Which way is considered best-practice, and should be followed?

Option 1 is defective. When you declare an object
QList<Weight *> ret;
it only lives in the local scope. It is destroyed when the function exits. However, you can make this work with
return ret; // no "&"
Now, although ret is destroyed, a copy is made first and passed back to the caller.
This is the generally preferred methodology. In fact, the copy-and-destroy operation (which accomplishes nothing, really) is usually elided, or optimized out and you get a fast, elegant program.
Option 2 works, but then you have a pointer to the heap. One way of looking at C++ is that the purpose of the language is to avoid manual memory management such as that. Sometimes you do want to manage objects on the heap, but option 1 still allows that:
QList<Weight *> *myList = new QList<Weight *>( getWeights() );
where getWeights is your example function. (In this case, you may have to define a copy constructor QList::QList( QList const & ), but like the previous example, it will probably not get called.)
Likewise, you probably should avoid having a list of pointers. The list should store the objects directly. Try using std::list… practice with the language features is more important than practice implementing data structures.

Use the option #1 with a slight change; instead of returning a reference to the locally created object, return its copy.
i.e. return ret;
Most C++ compilers perform Return value optimization (RVO) to optimize away the temporary object created to hold a function's return value.

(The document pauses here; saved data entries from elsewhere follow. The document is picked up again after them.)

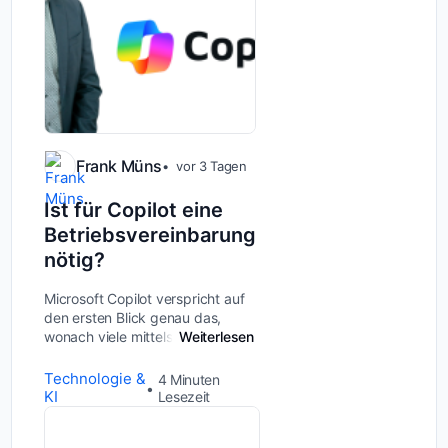
Frank Müns
vor 3 Tagen
Ist für Copilot eine
Betriebsvereinbarung
nötig?
Microsoft Copilot verspricht auf
den ersten Blick genau das,
wonach viele mittelständische
Weiterlesen
Unternehmen suchen: einen
schnellen, unkomplizierten
Technologie &
4
Minuten
Einstieg in die KI-Welt. Ein Klick,
KI
Lesezeit
und schon steht ange...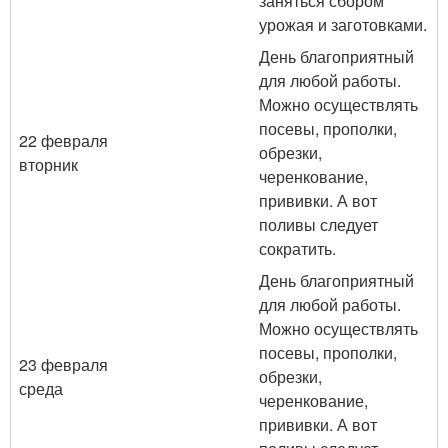
заняться сбором
урожая и заготовками.
День благоприятный
для любой работы.
Можно осуществлять
посевы, прополки,
22 февраля
обрезки,
вторник
черенкование,
прививки. А вот
поливы следует
сократить.
День благоприятный
для любой работы.
Можно осуществлять
посевы, прополки,
23 февраля
обрезки,
среда
черенкование,
прививки. А вот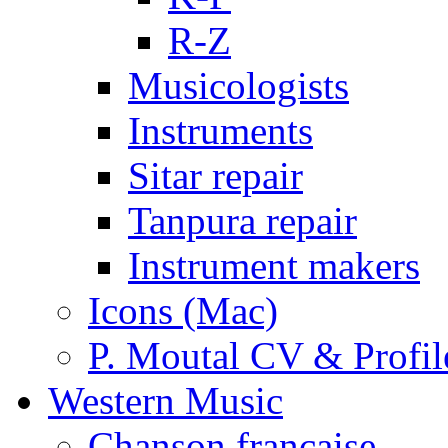
R-Z
Musicologists
Instruments
Sitar repair
Tanpura repair
Instrument makers
Icons (Mac)
P. Moutal CV & Profil
Western Music
Chanson française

In general, you should never return a reference or a pointer. Instead, return a copy of the object or return a smart pointer class which owns the object. In general, use static storage allocation unless the size varies at runtime or the lifetime of the object requires that it be allocated using dynamic storage allocation.
As has been pointed out, your example of returning by reference returns a reference to an object that no longer exists (since it has gone out of scope) and hence are invoking undefined behavior. This is the reason you should never return a reference. You should never return a raw pointer, because ownership is unclear.
It should also be noted that returning by value is incredibly cheap due to return-value optimization (RVO), and will soon be even cheaper due to the introduction of rvalue references.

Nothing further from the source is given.